▶ _AIM OF THE EXERCISE_:
In the records below, find the line containing "for the new" and the line containing "house-inspired fuzz of"; please repeat exactly the lines from one to the other, both included, and nothing more.

[Transcribed page contents]

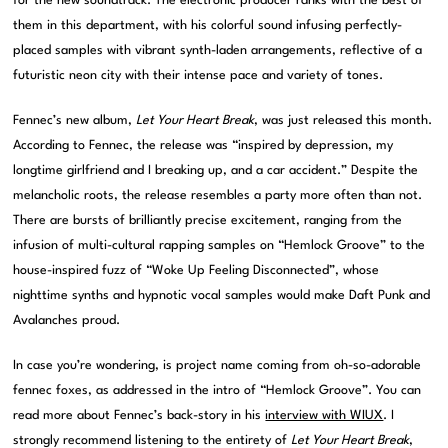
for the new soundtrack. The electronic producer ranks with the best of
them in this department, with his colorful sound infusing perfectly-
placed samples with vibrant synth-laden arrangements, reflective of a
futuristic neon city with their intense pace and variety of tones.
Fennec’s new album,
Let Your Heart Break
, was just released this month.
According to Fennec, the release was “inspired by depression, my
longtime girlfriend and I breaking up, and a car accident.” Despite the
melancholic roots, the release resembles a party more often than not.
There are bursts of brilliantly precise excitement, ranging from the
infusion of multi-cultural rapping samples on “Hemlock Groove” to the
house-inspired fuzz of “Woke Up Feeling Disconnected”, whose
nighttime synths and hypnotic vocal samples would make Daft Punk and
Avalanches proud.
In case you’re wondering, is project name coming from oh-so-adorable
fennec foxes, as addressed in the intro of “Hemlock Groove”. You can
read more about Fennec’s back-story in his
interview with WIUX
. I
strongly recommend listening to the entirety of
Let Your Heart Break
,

---

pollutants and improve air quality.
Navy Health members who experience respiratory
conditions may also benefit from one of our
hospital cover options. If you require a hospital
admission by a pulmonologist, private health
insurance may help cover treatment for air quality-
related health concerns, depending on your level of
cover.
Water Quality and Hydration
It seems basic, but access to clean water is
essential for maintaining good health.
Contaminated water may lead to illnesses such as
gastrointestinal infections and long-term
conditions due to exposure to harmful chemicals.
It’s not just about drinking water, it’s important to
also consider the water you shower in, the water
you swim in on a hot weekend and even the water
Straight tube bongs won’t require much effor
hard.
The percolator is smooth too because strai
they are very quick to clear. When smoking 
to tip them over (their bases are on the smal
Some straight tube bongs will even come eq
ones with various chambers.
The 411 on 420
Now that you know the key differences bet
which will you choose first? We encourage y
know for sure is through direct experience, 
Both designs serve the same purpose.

▶ _ANSWER TO THE PROBLEM_:
for the new soundtrack. The electronic producer ranks with the best of
them in this department, with his colorful sound infusing perfectly-
placed samples with vibrant synth-laden arrangements, reflective of a
futuristic neon city with their intense pace and variety of tones.
Fennec’s new album,
Let Your Heart Break
, was just released this month.
According to Fennec, the release was “inspired by depression, my
longtime girlfriend and I breaking up, and a car accident.” Despite the
melancholic roots, the release resembles a party more often than not.
There are bursts of brilliantly precise excitement, ranging from the
infusion of multi-cultural rapping samples on “Hemlock Groove” to the
house-inspired fuzz of “Woke Up Feeling Disconnected”, whose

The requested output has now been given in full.